Brigas de sangue são, assim como o incesto, “antipolíticas” no sentido de que eles colocam “meu sangue” contra “seu sangue”. Qualquer tentativa legítima de política tenta transcender o mero sangue, os meros laços de família, em nome da justiça e da paz. Buscar uma rixa de sangue e fazer justiça com as próprias mãos é rejeitar o arranjo político vigente e tornar-se rei. você contra o mundo, assim como o incesto.

Infelizmente para o clã Lot-Margawse-Arthur, rixas de sangue ocorriam na família. A partida finalmente caiu no barril de pólvora de Camelot quando Agravain (irmão de Gaheris, também filho de Margawse e Lot) trama junto com seu meio-irmão Mordred para revelar ao Rei Arthur Lancelot o adultério com a Rainha Guinevere. Na sequência, Lancelot mata os três irmãos de Gawain (Agravain, Gaheris e Gareth), então o irmão mais velho Gawain faz um juramento de sangue contra Lancelot.

Mordred e Arthur. Domínio público.

O adultério de Lancelot descoberto, uma guerra entre o Rei Arthur (instigada por Gawain) e Lancelot faz com que Arthur deixe a Inglaterra sob a administração de Mordred enquanto ele parte para lutar contra Lancelot na França, uma mordomia que Mordred prontamente trai.

Não apenas Mordred tenta tomar o reino de seu pai, mas também tenta tomar Guinevere, a esposa de seu pai, como seu esposa. O pecado incestuoso do pai repetido no caso do filho.

Ao saber da traição incestuosa de seu filho, o Rei Arthur cancela sua guerra com Lancelot e retorna da França para enfrentar seu filho. Aqui está Malory, narrando o momento em que Camelot e o reinado do Rei Arthur entraram em colapso:

E quando Sir Mordred ouviu Sir Arthur, ele correu até ele com sua espada desembainhada mão. E ali o Rei Arthur golpeou Sir Mordred sob o escudo, com uma lâmina de sua lança, por todo o corpo, mais do que uma braça. E quando Sir Mordred sentiu que tinha o ferimento de morte, ele se lançou com a força que tinha até a ponta da lança do Rei Arthur. E bem assim ele feriu seu pai Arthur, com a espada segura em ambas as mãos, no lado da cabeça, que a espada perfurou o elmo e a parte do cérebro, e com isso Sir Mordred caiu completamente morto no chão; e o nobre Arthur caiu desmaiado por terra e lá ele desmaiou muitas vezes.
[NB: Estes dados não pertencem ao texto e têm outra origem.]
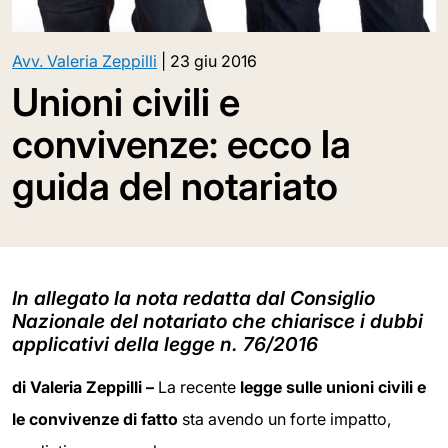
Avv. Valeria Zeppilli
|
23 giu 2016
Unioni civili e
convivenze: ecco la
guida del notariato
In allegato la nota redatta dal Consiglio
Nazionale del notariato che chiarisce i dubbi
applicativi della legge n. 76/2016
di Valeria Zeppilli –
La recente
legge sulle unioni civili e
le convivenze di fatto
sta avendo un forte impatto,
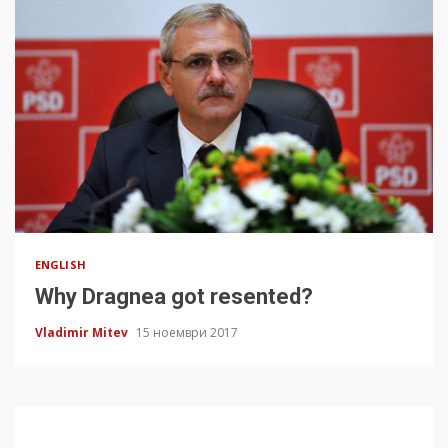
ENGLISH
Why Dragnea got resented?
Vladimir Mitev
15 ноември 2017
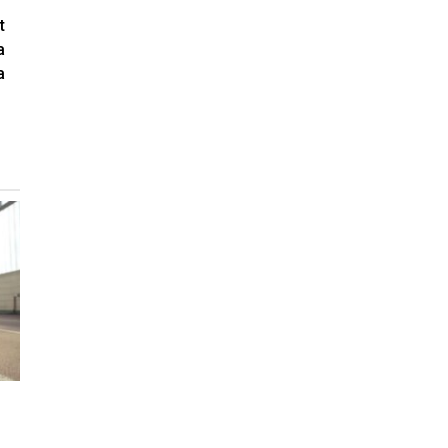
t
а
а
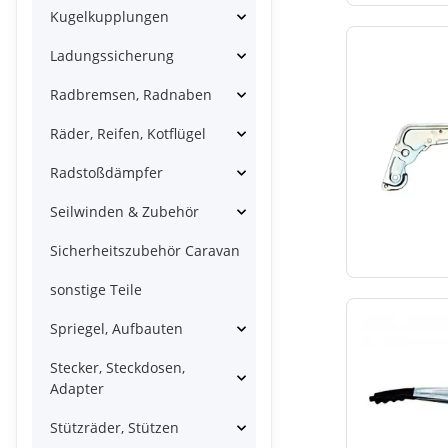
Kugelkupplungen
Ladungssicherung
Radbremsen, Radnaben
Räder, Reifen, Kotflügel
Radstoßdämpfer
Seilwinden & Zubehör
Sicherheitszubehör Caravan
sonstige Teile
Spriegel, Aufbauten
Stecker, Steckdosen,
Adapter
Stützräder, Stützen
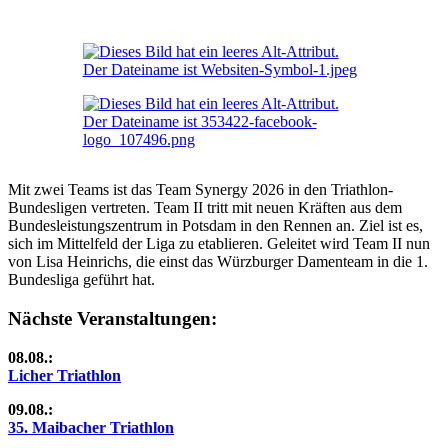
Mit zwei Teams ist das Team Synergy 2026 in den Triathlon-
Bundesligen vertreten. Team II tritt mit neuen Kräften aus dem
Bundesleistungszentrum in Potsdam in den Rennen an. Ziel ist es,
sich im Mittelfeld der Liga zu etablieren. Geleitet wird Team II nun
von Lisa Heinrichs, die einst das Würzburger Damenteam in die 1.
Bundesliga geführt hat.
Nächste Veranstaltungen:
08.08.:
Licher Triathlon
09.08.:
35. Maibacher Triathlon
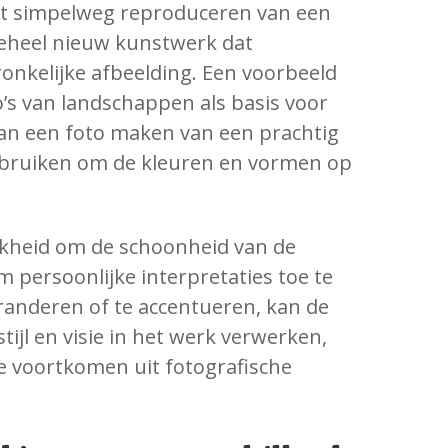
het simpelweg reproduceren van een
geheel nieuw kunstwerk dat
onkelijke afbeelding. Een voorbeeld
o’s van landschappen als basis voor
kan een foto maken van een prachtig
gebruiken om de kleuren en vormen op
ijkheid om de schoonheid van de
 persoonlijke interpretaties toe te
randeren of te accentueren, kan de
tijl en visie in het werk verwerken,
die voortkomen uit fotografische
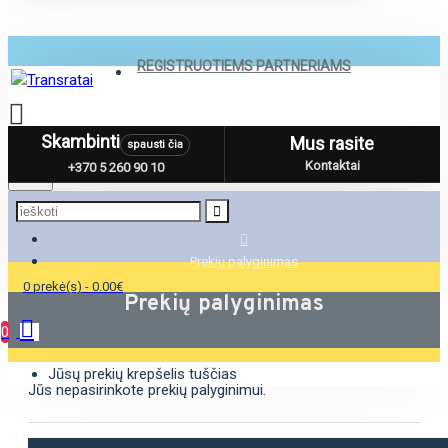
REGISTRUOTIEMS PARTNERIAMS
Skambinti
Mus rasite
spausti čia
Menu
Kontaktai
+370 5 260 90 10
Prekių palyginimas
0 prekė(s) - 0.00€
Prekių palyginimas
0
Jūsų prekių krepšelis tuščias
Jūs nepasirinkote prekių palyginimui.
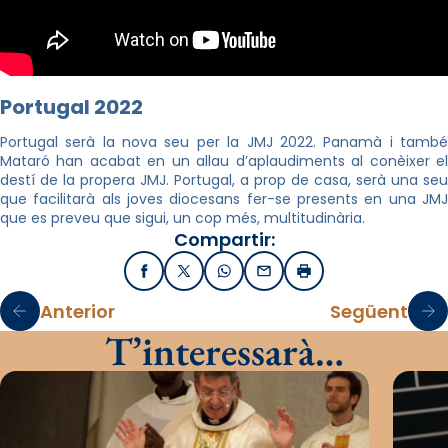
Portugal 2022
Portugal serà la nova seu per la JMJ 2022. Panamà i també
Mataró han acabat en un allau d’aplaudiments al conèixer el
destí de la propera JMJ. Portugal, a prop de casa, serà una seu
que facilitarà als joves diocesans fer-se presents en una JMJ
que es preveu que sigui, un cop més, multitudinària.
Compartir:
Facebook
X / Twitter
WhatsApp
Email
Imprimir
Anterior
Següent
T’interessarà…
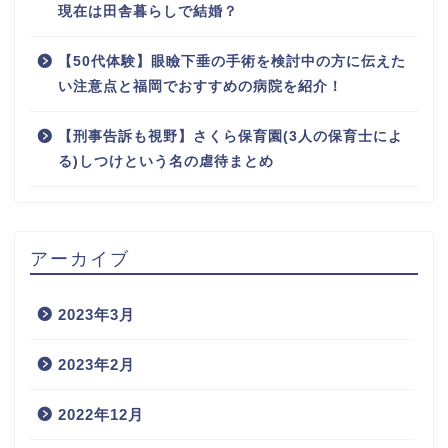
現在は田舎暮らしで結婚？
【50代体験】眼瞼下垂の手術を検討中の方に伝えた
い注意点と福岡でおすすめの病院を紹介！
【刑事告訴も視野】さくら保育園(3人の保育士によ
る)しつけという名の虐待まとめ
アーカイブ
2023年3月
2023年2月
2022年12月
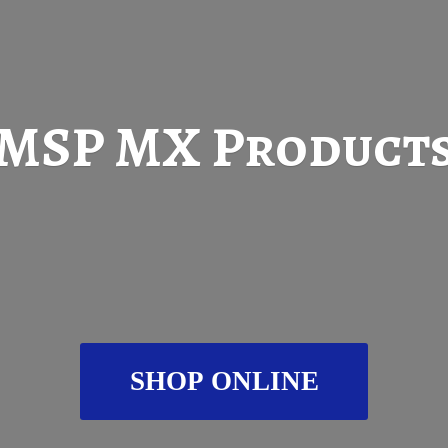
MSP
MX Product
SHOP ONLINE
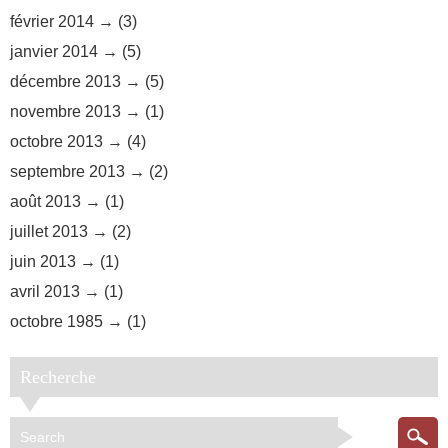
février 2014
(3)
janvier 2014
(5)
décembre 2013
(5)
novembre 2013
(1)
octobre 2013
(4)
septembre 2013
(2)
août 2013
(1)
juillet 2013
(2)
juin 2013
(1)
avril 2013
(1)
octobre 1985
(1)
Recherche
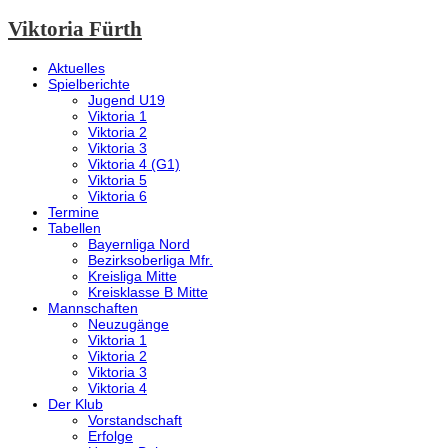
Viktoria Fürth
Aktuelles
Spielberichte
Jugend U19
Viktoria 1
Viktoria 2
Viktoria 3
Viktoria 4 (G1)
Viktoria 5
Viktoria 6
Termine
Tabellen
Bayernliga Nord
Bezirksoberliga Mfr.
Kreisliga Mitte
Kreisklasse B Mitte
Mannschaften
Neuzugänge
Viktoria 1
Viktoria 2
Viktoria 3
Viktoria 4
Der Klub
Vorstandschaft
Erfolge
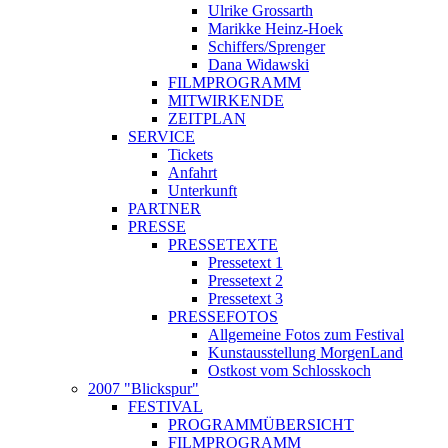
Ulrike Grossarth
Marikke Heinz-Hoek
Schiffers/Sprenger
Dana Widawski
FILMPROGRAMM
MITWIRKENDE
ZEITPLAN
SERVICE
Tickets
Anfahrt
Unterkunft
PARTNER
PRESSE
PRESSETEXTE
Pressetext 1
Pressetext 2
Pressetext 3
PRESSEFOTOS
Allgemeine Fotos zum Festival
Kunstausstellung MorgenLand
Ostkost vom Schlosskoch
2007 "Blickspur"
FESTIVAL
PROGRAMMÜBERSICHT
FILMPROGRAMM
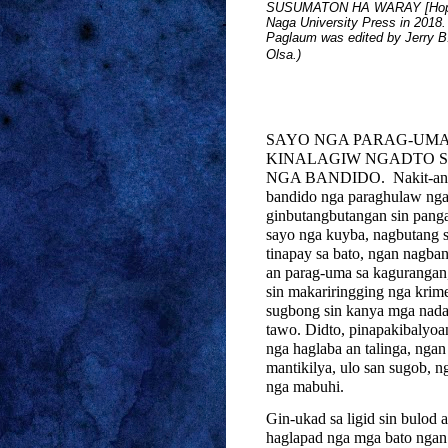
SUSUMATON HA WARAY [Hope, E
Naga University Press in 2018.
Paglaum was edited by Jerry B.
Olsa.)
SAYO NGA PARA­­G-UM
KINALAGIW NGADTO 
NGA BANDIDO.
Nakit-an
bandido nga paraghulaw nga 
ginbutangbutangan sin pangaw
sayo nga kuyba, nagbutang si
tinapay sa bato, ngan nagba
an parag-uma sa kagurangan
sin makariringging nga krim
sugbong sin kanya mga nad
tawo. Didto, pinapakibalyoa
nga haglaba an talinga, ngan
mantikilya, ulo san sugob, 
nga mabuhi.
Gin-ukad sa ligid sin bulod a
haglapad nga mga bato ngan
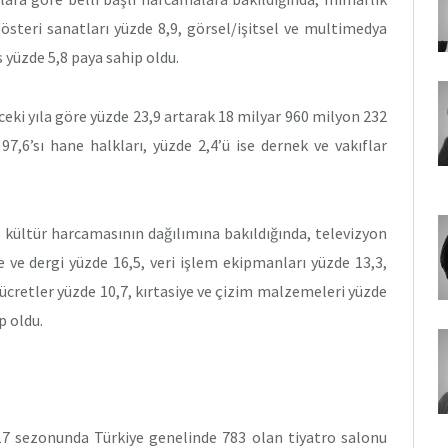
gösteri sanatları yüzde 8,9, görsel/işitsel ve multimedya
s yüzde 5,8 paya sahip oldu.
ceki yıla göre yüzde 23,9 artarak 18 milyar 960 milyon 232
97,6’sı hane halkları, yüzde 2,4’ü ise dernek ve vakıflar
m kültür harcamasının dağılımına bakıldığında, televizyon
e ve dergi yüzde 16,5, veri işlem ekipmanları yüzde 13,3,
ücretler yüzde 10,7, kırtasiye ve çizim malzemeleri yüzde
p oldu.
017 sezonunda Türkiye genelinde 783 olan tiyatro salonu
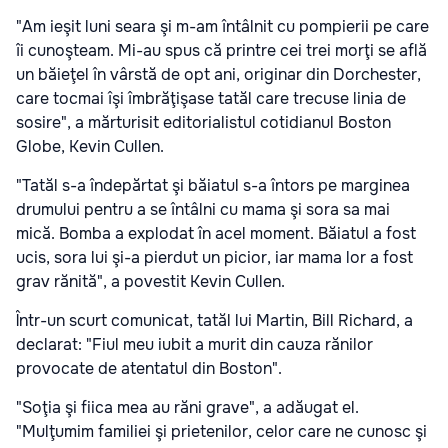
"Am ieşit luni seara şi m-am întâlnit cu pompierii pe care
îi cunoşteam. Mi-au spus că printre cei trei morţi se află
un băieţel în vârstă de opt ani, originar din Dorchester,
care tocmai îşi îmbrăţişase tatăl care trecuse linia de
sosire", a mărturisit editorialistul cotidianul Boston
Globe, Kevin Cullen.
"Tatăl s-a îndepărtat şi băiatul s-a întors pe marginea
drumului pentru a se întâlni cu mama şi sora sa mai
mică. Bomba a explodat în acel moment. Băiatul a fost
ucis, sora lui şi-a pierdut un picior, iar mama lor a fost
grav rănită", a povestit Kevin Cullen.
Într-un scurt comunicat, tatăl lui Martin, Bill Richard, a
declarat: "Fiul meu iubit a murit din cauza rănilor
provocate de atentatul din Boston".
"Soţia şi fiica mea au răni grave", a adăugat el.
"Mulţumim familiei şi prietenilor, celor care ne cunosc şi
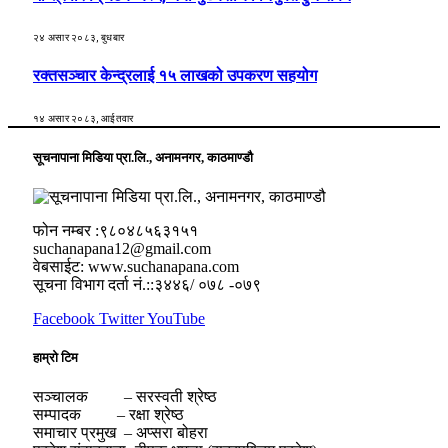
२४ असार २०८३, बुधबार
रक्तसञ्चार केन्द्रलाई १५ लाखको उपकरण सहयोग
१४ असार २०८३, आईतवार
सूचनापाना मिडिया प्रा.लि., अनामनगर, काठमाण्डौ
फोन नम्बर :९८०४८५६३१५१
suchanapana12@gmail.com
वेबसाईट: www.suchanapana.com
सूचना विभाग दर्ता नं.::३४४६/ ०७८ -०७९
Facebook
Twitter
YouTube
हाम्रो टिम
सञ्चालक – सरस्वती श्रेष्ठ
सम्पादक – रक्षा श्रेष्ठ
समाचार प्रमुख – अप्सरा बोहरा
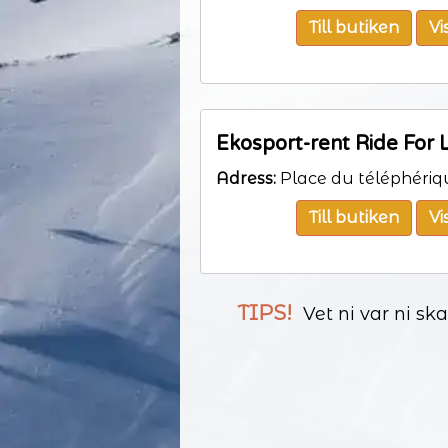
Till butiken
Vi
Ekosport-rent Ride For L
Adress:
Place du téléphériq
Till butiken
Vi
TIPS!
Vet ni var ni sk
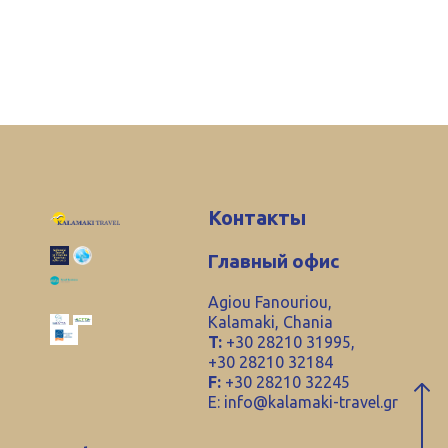
Контакты
Главный офис
Agiou Fanouriou,
Kalamaki, Chania
T:
+30 28210 31995,
+30 28210 32184
F:
+30 28210 32245
E:
info@kalamaki-travel.gr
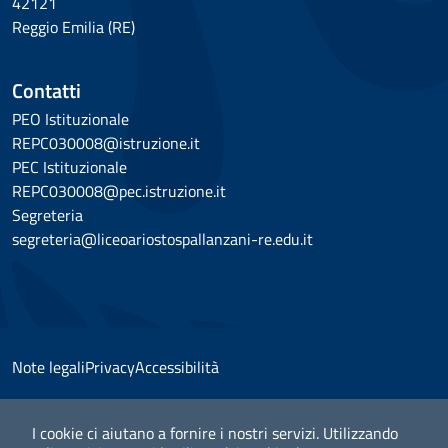
42121
Reggio Emilia (RE)
Contatti
PEO Istituzionale
REPC030008@istruzione.it
PEC Istituzionale
REPC030008@pec.istruzione.it
Segreteria
segreteria@liceoariostospallanzani-re.edu.it
Note legali
Privacy
Accessibilità
I cookie ci aiutano a fornire i nostri servizi. Utilizzando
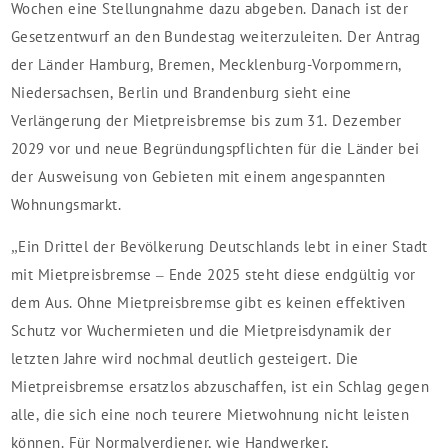
Wochen eine Stellungnahme dazu abgeben. Danach ist der
Gesetzentwurf an den Bundestag weiterzuleiten. Der Antrag
der Länder Hamburg, Bremen, Mecklenburg-Vorpommern,
Niedersachsen, Berlin und Brandenburg sieht eine
Verlängerung der Mietpreisbremse bis zum 31. Dezember
2029 vor und neue Begründungspflichten für die Länder bei
der Ausweisung von Gebieten mit einem angespannten
Wohnungsmarkt.
„Ein Drittel der Bevölkerung Deutschlands lebt in einer Stadt
mit Mietpreisbremse – Ende 2025 steht diese endgültig vor
dem Aus. Ohne Mietpreisbremse gibt es keinen effektiven
Schutz vor Wuchermieten und die Mietpreisdynamik der
letzten Jahre wird nochmal deutlich gesteigert. Die
Mietpreisbremse ersatzlos abzuschaffen, ist ein Schlag gegen
alle, die sich eine noch teurere Mietwohnung nicht leisten
können. Für Normalverdiener, wie Handwerker,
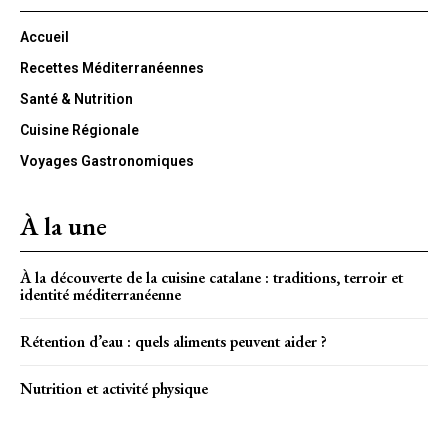
Accueil
Recettes Méditerranéennes
Santé & Nutrition
Cuisine Régionale
Voyages Gastronomiques
À la une
À la découverte de la cuisine catalane : traditions, terroir et
identité méditerranéenne
Rétention d’eau : quels aliments peuvent aider ?
Nutrition et activité physique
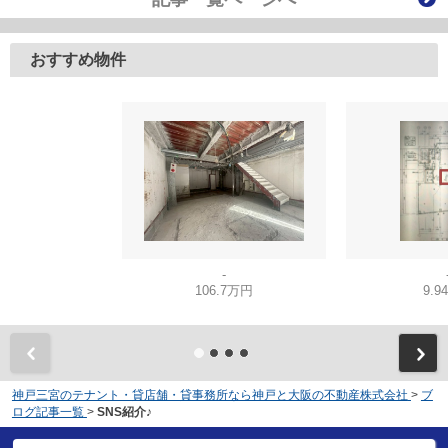
おすすめ物件
-
106.7万円
9.9
神戸三宮のテナント・貸店舗・貸事務所なら神戸と大阪の不動産株式会社
>
ブ
ログ記事一覧
>
SNS紹介♪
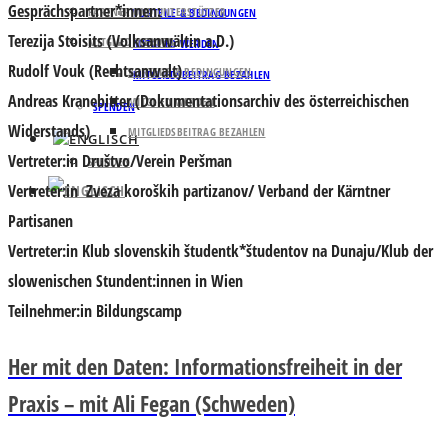
Gesprächspartner*innen:
PARTNER UND UNTERSTÜTZER
VORTEILE & BEDINGUNGEN
Terezija Stoisits
(Volksanwältin a.D.)
MITGLIED WERDEN
MITGLIED WERDEN
Rudolf Vouk
(Rechtsanwalt)
VORTEILE & BEDINGUNGEN
MITGLIEDSBEITRAG BEZAHLEN
Andreas Kranebitter
(Dokumentationsarchiv des österreichischen
MITGLIED WERDEN
SPENDEN
Widerstands)
MITGLIEDSBEITRAG BEZAHLEN
Vertreter:in Društvo/Verein Peršman
SPENDEN
Vertreter:in Zveza koroških partizanov/ Verband der Kärntner
Partisanen
Vertreter:in Klub slovenskih študentk*študentov na Dunaju/Klub der
slowenischen Stundent:innen in Wien
Teilnehmer:in Bildungscamp
Her mit den Daten: Informationsfreiheit in der
Praxis – mit Ali Fegan (Schweden)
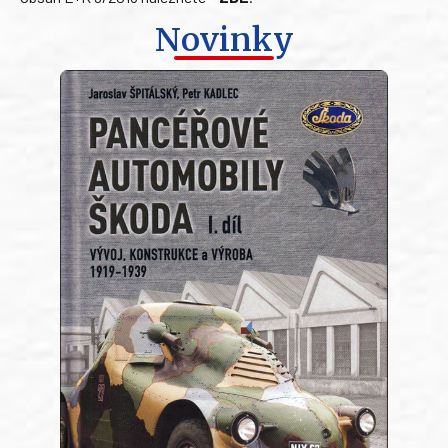
Novinky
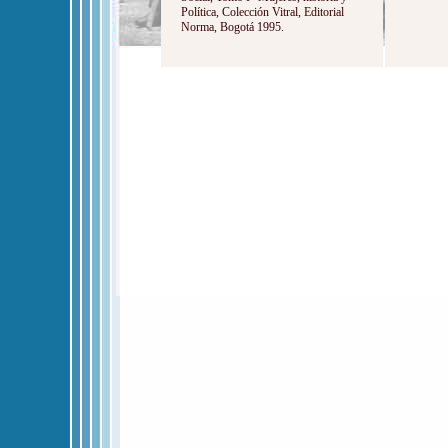
Política, Colección Vitral, Editorial
Norma, Bogotá 1995.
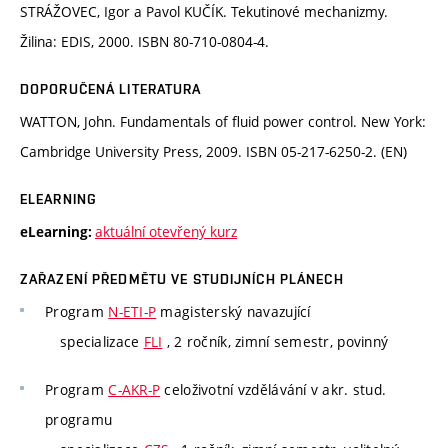
STRÁŽOVEC, Igor a Pavol KUČÍK. Tekutinové mechanizmy.
Žilina: EDIS, 2000. ISBN 80-710-0804-4.
DOPORUČENÁ LITERATURA
WATTON, John. Fundamentals of fluid power control. New York:
Cambridge University Press, 2009. ISBN 05-217-6250-2. (EN)
ELEARNING
aktuální otevřený kurz
eLearning:
ZAŘAZENÍ PŘEDMĚTU VE STUDIJNÍCH PLÁNECH
Program
N-ETI-P
magisterský navazující
specializace
FLI
, 2 ročník, zimní semestr, povinný
Program
C-AKR-P
celoživotní vzdělávání v akr. stud.
programu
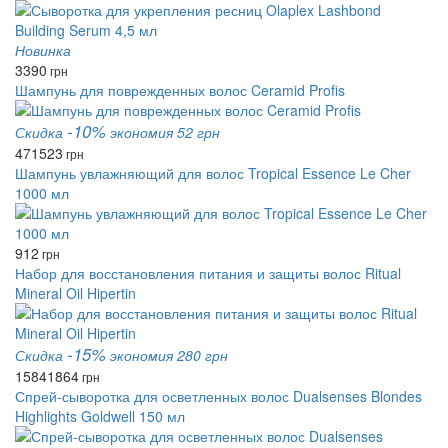
Новинка
3390
грн
Шампунь для поврежденных волос Ceramid Profis
-10%
Скидка
экономия 52 грн
471
523
грн
Шампунь увлажняющий для волос Tropical Essence Le Cher
1000 мл
912
грн
Набор для восстановления питания и защиты волос Ritual
Mineral Oil Hipertin
-15%
Скидка
экономия 280 грн
1584
1864
грн
Спрей-сыворотка для осветленных волос Dualsenses Blondes
Highlights Goldwell 150 мл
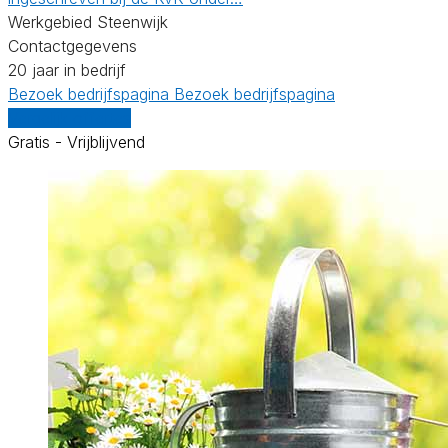
Werkgebied Steenwijk
Contactgegevens
20 jaar in bedrijf
Bezoek bedrijfspagina
Bezoek bedrijfspagina
Vergelijk offertes
Gratis - Vrijblijvend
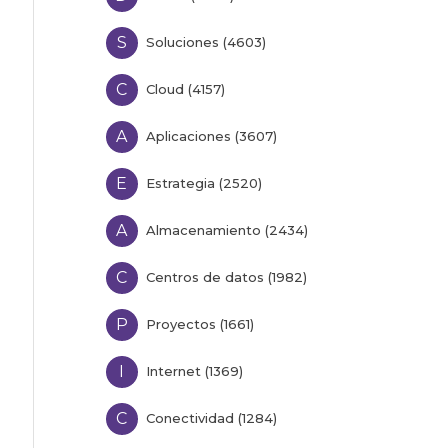
S
Soluciones (4603)
C
Cloud (4157)
A
Aplicaciones (3607)
E
Estrategia (2520)
A
Almacenamiento (2434)
C
Centros de datos (1982)
P
Proyectos (1661)
I
Internet (1369)
C
Conectividad (1284)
A lenda arturiana não é uma peça de moralidade (embora eu goste da época medieval jogos morais – os insultos contra eles não seriam ditos por qualquer um que realmente os lesse) Não há, neste caso, uma lição clara a tirar da questão da Grã-Bretanha. É muito mais próximo de um épico, que tira o panorama geral da experiência humana universal e, desse tecido, forma personagens inesquecíveis e os permite representar um perene drama humano.

Os críticos do romance e dos contos de fadas podem criticar a literatura arturiana por sua imagem “idealizada” de uma terra de justiça e paz perfeitas. Mas a presença do incesto como dispositivo de controle de toda a lenda deve deixar claro que a questão da Grã-Bretanha é mortalmente séria quando se trata de desejo e o potencial para a comunidade humana.